Choon Soo Lee, Young Mi Han, Young Sun Seo, Jin Ho Kim, Jong Rae Kim
1Department of Anesthesiology, Yonsei University College of Medicine, Seoul, Korea.
2Department of Anesthesiology, Aju University College of Medicine, Suwon, Korea.
The level of sensory blockade in spinal anesthesia is determined by the distribution of local anesthetics within cerebrospinal fluid (CSF) which is affected by the density of local anesthetics. Temperature is one of the factors which can influence the density of local anesthetics. The level of sensory blockade in spinal anesthesia may be altered by the density change of local anesthetics and by the time needed for thermal equilibration in CSF, depending on the storage temperature of local anesthetics.

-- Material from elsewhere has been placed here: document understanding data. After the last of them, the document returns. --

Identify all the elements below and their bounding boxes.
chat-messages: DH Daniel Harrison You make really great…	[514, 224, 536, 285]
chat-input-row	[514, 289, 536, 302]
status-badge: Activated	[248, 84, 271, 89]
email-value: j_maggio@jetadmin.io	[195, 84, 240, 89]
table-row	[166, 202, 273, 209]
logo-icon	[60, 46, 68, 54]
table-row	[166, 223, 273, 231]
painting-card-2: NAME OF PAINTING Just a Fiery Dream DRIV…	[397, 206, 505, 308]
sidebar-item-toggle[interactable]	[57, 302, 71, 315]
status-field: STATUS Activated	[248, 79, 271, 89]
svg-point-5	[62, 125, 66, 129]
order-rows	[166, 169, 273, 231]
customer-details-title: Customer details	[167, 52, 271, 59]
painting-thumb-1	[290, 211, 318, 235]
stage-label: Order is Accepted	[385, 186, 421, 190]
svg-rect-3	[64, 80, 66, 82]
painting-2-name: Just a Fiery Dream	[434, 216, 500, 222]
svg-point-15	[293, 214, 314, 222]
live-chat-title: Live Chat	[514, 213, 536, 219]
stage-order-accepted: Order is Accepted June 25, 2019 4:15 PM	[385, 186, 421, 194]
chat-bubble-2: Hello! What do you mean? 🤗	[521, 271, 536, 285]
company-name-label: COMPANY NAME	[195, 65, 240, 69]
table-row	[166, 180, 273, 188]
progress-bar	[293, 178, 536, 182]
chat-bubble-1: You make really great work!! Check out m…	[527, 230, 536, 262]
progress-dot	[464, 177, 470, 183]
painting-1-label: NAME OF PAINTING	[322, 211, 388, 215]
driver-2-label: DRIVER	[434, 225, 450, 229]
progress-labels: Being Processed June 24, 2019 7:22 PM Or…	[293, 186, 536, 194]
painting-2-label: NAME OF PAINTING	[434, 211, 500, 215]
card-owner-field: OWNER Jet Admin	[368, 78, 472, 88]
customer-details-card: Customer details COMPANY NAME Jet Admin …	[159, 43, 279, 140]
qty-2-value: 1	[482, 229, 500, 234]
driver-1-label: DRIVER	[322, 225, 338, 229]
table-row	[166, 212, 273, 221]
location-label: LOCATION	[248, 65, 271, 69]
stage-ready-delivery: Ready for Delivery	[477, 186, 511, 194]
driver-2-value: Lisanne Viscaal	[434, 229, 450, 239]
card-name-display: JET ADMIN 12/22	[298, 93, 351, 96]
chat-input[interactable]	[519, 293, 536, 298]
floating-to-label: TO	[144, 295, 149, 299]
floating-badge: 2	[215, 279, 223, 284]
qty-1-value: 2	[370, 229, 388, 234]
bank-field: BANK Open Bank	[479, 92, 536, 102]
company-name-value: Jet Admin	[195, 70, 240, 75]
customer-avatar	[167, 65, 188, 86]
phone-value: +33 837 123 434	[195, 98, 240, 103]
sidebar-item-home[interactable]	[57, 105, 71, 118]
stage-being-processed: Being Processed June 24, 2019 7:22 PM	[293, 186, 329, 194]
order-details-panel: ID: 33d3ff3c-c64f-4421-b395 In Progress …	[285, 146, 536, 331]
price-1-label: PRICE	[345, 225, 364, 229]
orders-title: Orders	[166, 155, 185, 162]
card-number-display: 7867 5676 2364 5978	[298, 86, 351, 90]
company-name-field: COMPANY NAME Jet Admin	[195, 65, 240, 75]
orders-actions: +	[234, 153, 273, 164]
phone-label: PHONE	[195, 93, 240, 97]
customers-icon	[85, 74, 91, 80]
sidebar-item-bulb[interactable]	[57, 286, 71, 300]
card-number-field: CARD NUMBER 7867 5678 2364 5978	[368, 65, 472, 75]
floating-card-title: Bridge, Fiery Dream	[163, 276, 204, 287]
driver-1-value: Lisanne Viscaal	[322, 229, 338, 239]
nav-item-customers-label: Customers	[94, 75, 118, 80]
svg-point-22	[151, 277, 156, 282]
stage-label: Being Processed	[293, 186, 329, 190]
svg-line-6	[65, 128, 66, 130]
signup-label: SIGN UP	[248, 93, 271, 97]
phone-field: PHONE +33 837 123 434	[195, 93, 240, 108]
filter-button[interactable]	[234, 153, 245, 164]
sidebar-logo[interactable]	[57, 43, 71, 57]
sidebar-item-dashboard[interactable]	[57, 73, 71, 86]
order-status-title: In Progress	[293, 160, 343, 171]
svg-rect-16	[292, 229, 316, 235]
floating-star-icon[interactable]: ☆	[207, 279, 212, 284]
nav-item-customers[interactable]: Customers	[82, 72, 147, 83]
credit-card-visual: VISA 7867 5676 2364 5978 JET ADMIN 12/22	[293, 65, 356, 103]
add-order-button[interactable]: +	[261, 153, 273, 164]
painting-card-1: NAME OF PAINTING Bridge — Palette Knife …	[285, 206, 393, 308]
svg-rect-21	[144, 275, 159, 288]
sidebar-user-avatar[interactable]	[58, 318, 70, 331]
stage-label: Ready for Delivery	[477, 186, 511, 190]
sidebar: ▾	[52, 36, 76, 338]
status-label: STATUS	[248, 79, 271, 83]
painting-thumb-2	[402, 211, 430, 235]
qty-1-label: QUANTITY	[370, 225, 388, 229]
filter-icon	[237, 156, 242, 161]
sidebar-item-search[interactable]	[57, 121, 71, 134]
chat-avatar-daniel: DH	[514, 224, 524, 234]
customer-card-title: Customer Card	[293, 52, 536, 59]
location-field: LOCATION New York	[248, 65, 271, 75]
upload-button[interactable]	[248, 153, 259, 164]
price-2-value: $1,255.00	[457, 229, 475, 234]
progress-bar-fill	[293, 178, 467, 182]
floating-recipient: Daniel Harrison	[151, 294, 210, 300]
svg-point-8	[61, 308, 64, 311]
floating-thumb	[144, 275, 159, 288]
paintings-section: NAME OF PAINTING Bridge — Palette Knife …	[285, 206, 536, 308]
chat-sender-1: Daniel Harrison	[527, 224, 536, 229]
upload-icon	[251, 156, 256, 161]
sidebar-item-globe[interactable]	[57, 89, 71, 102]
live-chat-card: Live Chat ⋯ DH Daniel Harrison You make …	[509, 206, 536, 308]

A study was conducted at Inchon Severance hospital on 20 elective surgery patients under spinal anesthesia, to compare the clinical differences between two groups stored at different temperatures. Group I was used 0.5% plain bupivacaine 3 ml (15 mg) stored in a refrigerator for longer than 24 hours and group II was used that stored in operating room temperature. The results were as follows : The level of sensory blockade in group II was significantly higher than that of group I, 3 minutes after spinal anesthesia by segmental level of sensory loss to pinprick test. The degree of motor blockade was significantly greater by Bromage scale in group II than in group I at 2 minutes after spinal anesthesia, but no significant difference was observed after 5 minutes. When 15 minutes elapsed, the complete motor blockade of lower extremities was observed in both groups. The onset of sensory block was significantly faster in group II(3.1+/-0.2 min) than in group I (5.2+/-0.5 min). The onset of maximum sensory block was also significantly faster in group II(9.5+/-0.5 min) than in group I (14.0+/-1.5 min). The maximum sensory block level was significantly higher in group II(T6.7+/-0.3 dermatome) than in group I (8.2+/-0.3 dermatome). However, the regression time was not significantly different between group I (122.0+/-3.8 min) and group II (117.2+/-6.0 min). The above results showed that when 0.5% plain bupivacaine stored in room temperature was used in spinal anesthesia, gave higher level of sensory blockade and faster onset than that kept in a refrigerator, which may due to the time difference needed for thermal equilibration in CSF.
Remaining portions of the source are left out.